Annie Sprinkle's Herstory of Porn
Velvet Elvis Arts Lounge Theater
Sprinkle is an unapologetic booster for pornography, strenuously arguing the proposition that the antidote to degrading images of women is not censorship but the creation of more images—images that celebrate female sexuality. You may have seen the posters for her current show, Annie Sprinkle's Herstory of Porn, Reel to Real; they prominently feature her abundant breasts. "It's not just anyone's herstory of porn, it's mine," she says, and it's hard to imagine anyone else's porn career being half as remarkable. The one-woman play begins with Sprinkle's start in standard porn flicks, progressing into kinkier fare with the notorious Mitchell brothers, creators of the classics Behind the Green Door and The Devil in Miss Jones. After that, Sprinkle began directing her own movies. A spiritual awakening followed—in which she took up tantric sexual practices and new-age sexual healing rather than simply turning her back on all things smutty. Then she was discovered by the world of High Art: "My video Sluts and Goddesses is probably one of the few porn movies that's played at the Whitney Museum and the Museum of Modern Art in New York." After this "art phase," Sprinkle became a lesbian and made women's self-help porn, touring with her lover in a show called "Hardcore from the Heart."
Finally, to top off her current show, she teaches and inspires the audience to make their own porn movies. "Anyone interested in film really enjoys the show because it's a lot about filmmaking. And of course anyone interested in sexuality, which is just about everybody. I get a diverse audience, which is part of the fun; people from the kinky crowd, spiritual people, porn fans, and highbrow art fans, because I was in all these worlds. But the people who seem to enjoy it most are women in their early twenties. Older people still have some judgments. Young women study sex in their women's studies courses and they just seem to get it."
DESPITE HER WHOLESOME demeanor—no one else can make a five-minute orgasm seem so cheerful—Sprinkle has her detractors. A proposed tour of Australia was forbidden by the country's censor board. "And when I was in Seattle before [at the Center On Contemporary Art]," she recalls, "the landlord threatened not to renew their lease if I performed. They bravely let me go on anyway." At the time, the most notorious part of Sprinkle's performance was her invitation to audience members to come up to the stage and look at her cervix through a speculum. (Ironically, COCA was then located downtown on First Avenue, a few doors away from where the Lusty Lady is today.)
This time around, there's been little outcry. "People want me to host parties and meetings," Sprinkle giggles. "We've matured incredibly since 1973, when people weren't quite sure if women had orgasms. There's still a lot of immaturity and dissatisfaction, but sex is coming into the spotlight that it deserves. It's like food—there are food columns in every newspaper, there are sports columns, there should be sex columns too. I'd like to see more theater, more art, more movies about the subject. Any angle is valid. You can learn about life in many ways; same with sex. You can learn about it being celibate, for that matter."

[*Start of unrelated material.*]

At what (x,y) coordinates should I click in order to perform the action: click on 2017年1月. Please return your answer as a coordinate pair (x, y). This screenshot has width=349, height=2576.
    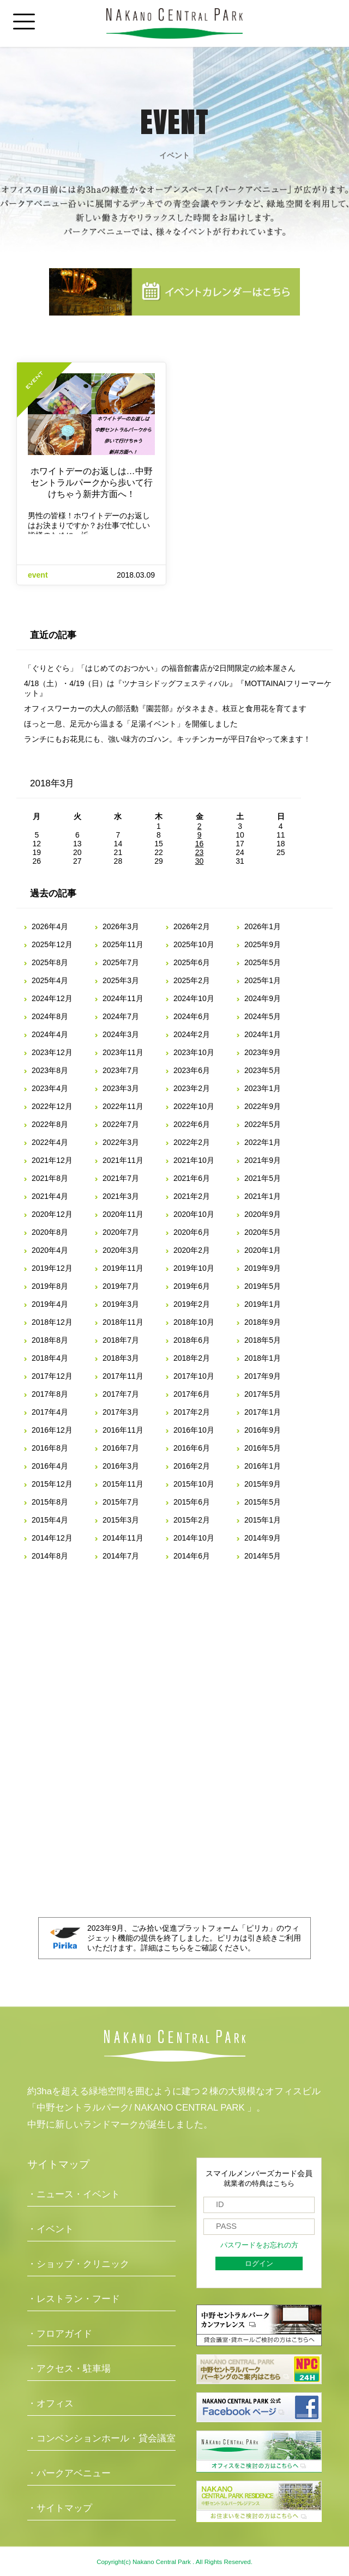
    Looking at the image, I should click on (262, 1412).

Though decidedly feminist, Sprinkle doesn't fritter time away with theory. She'd rather see women acting out their sexual desires on film than explaining the whys or wherefores of lust in academic journals. "I've made a special film called Teenage Mermaid Fanta-sea, in which I play an older mermaid who initiates a young teenage mermaid into the treasures of her sexuality. Forty-four years old and still making porn! I made it to perform with, so all the dialogue happens live and there's a bubble machine and everything." She pauses; then, ever practical, suggests we might need our raincoats after all.